Christmas is not a make-or-break time of the year for seed catalogers. But W. Atlee Burpee & Co. found a way to spike sales before the calendar year ended.
Burpee chairman George Ball came up with packaged seed product called the New Year’s Resolution Garden, which the company highlighted for a limited-time as an online-only product.
The New Year’s Resolution Garden seed pack, which sold for $10, contained a variety of vegetables and flowers to help with seven of the most-popular resolutions chosen by Burpee customers in an online poll that ran in December. Those resolutions were to lose weight, exercise more, save money, reduce stress, help the environment, be healthy and spend more time with the family.
The majority of the seeds fit in the “lose weight” category, as they are vegetables that are high in water content. But some of the seeds serve a dual-purpose: Ball said the home-grown tomatoes could cost you $2 each at a farmer’s market, so money is being saved, and beans require enough physical labor to give gardeners exercise.
The cataloger promoted the offer in a Dec. 26 e-mail blasted only to the Burpee house file. But a public relations campaign also helped boost sales of the seed pack. By Ball’s estimation, one-third of the seed packs were sold to first-time buyers.

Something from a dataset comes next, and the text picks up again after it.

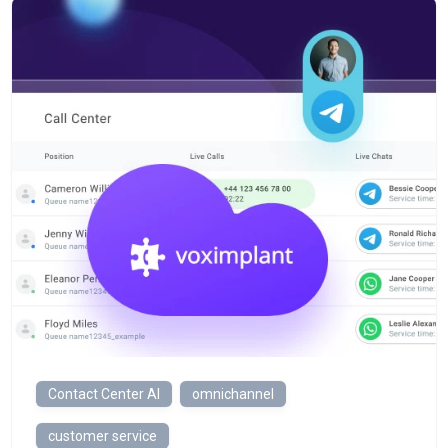
Contact Center AI
omnichannel
customer service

“We had both a sales spike of at least 5% and a spike in Website activity because of the seed pack,” said Ball. “It was an attention-grabber that woke up interest between Christmas and New Year’s, which is not a traditional selling time for seed merchants.”
So why doesn’t Burpee have a Christmas catalog? Common sense. The gardening season runs from February to June and the sales season starts in late January for customers who live in the south. Instead, Burpee does its annual seed catalog drop the day after Christmas.
“That goes back to Mr. Burpee,” Ball said of the founder of the 134-year-old seed company. “If we send our catalog our before Christmas, it’s going to be thrown out with all the other junk mail.”